This weekend, we went camping with the church. Friday evening, several families camped near Falls Lake. A couple of families joined us around the campfire Friday night. The next day, one family had to leave, but two more families camped with us. Several people joined us during the day on Saturday to spend time together at the campsite.
Sunday morning, many people who did not camp came to the campsite to meet together. We sat around the campfire (well, the remains of the campfire), and talked and sang and prayed. We talked about several different topics, but at one point, the discussion turned to Acts 2:42:
And they devoted themselves to the apostles’ teaching and fellowship, to the breaking of bread and the prayers. (Acts 2:42 ESV)
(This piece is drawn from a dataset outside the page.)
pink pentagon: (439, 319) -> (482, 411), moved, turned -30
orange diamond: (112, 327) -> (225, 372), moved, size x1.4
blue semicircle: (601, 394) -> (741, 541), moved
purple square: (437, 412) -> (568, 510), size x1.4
According to this passage, the early church in Jerusalem devoted themselves to the apostle’s teaching (or doctrine). We talked about how the church often interprets this phrase as “they spent time listening to the apostles teach”. But, as many people pointed out, this simply sentence goes far beyond listening to someone teach.
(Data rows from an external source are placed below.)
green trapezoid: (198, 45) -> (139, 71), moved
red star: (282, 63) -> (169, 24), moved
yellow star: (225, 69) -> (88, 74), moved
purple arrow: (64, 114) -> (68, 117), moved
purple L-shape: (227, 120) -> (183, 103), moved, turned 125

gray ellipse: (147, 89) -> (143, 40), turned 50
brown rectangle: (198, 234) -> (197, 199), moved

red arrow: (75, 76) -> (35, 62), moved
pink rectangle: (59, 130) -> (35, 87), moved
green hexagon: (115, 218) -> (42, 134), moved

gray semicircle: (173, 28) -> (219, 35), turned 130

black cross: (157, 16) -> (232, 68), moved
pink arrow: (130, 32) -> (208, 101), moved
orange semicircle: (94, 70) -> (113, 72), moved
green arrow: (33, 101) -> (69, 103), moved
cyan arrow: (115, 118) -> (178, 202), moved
Yes, the early church continued steadfastly in the apostles’ doctrine, but they did not do this with their ears only; they continued in their lives. They lived what the apostles were teaching them.
As I was listening to my friends sitting around the campfire helping one another understand what it means to live out the doctrine of the apostles, I couldn’t help but remember the previous 48 hours that I had spend with many of my brothers and sisters in Christ. You see, I heard what they were saying Sunday morning, but Friday night and all day Saturday, I SAW them continuing steadfastly in the teachings of the apostles.
It’s one thing to hear someone encourage others to confess their sins, but it’s another thing altogether to have a brother confess his sins to you. It’s one thing to hear an exhortation to love one another, but it’s another thing altogether to see brothers and sisters who want to spend time with one another, who share their food with one another, who help one another around the campsite, who SHOW their love for one another.
As I sat around that campfire Sunday morning, I couldn’t help but praise God for the blessing of community – not community in name only, but true community – a family who loves one and cares for one another. We’re not perfect, and we’re continually seeking to grow closer to God and to one another, but we are a community.
It’s easy to see now why Luke connected “the apostles’ teaching” and “fellowship”. I don’t think you can have one without the other.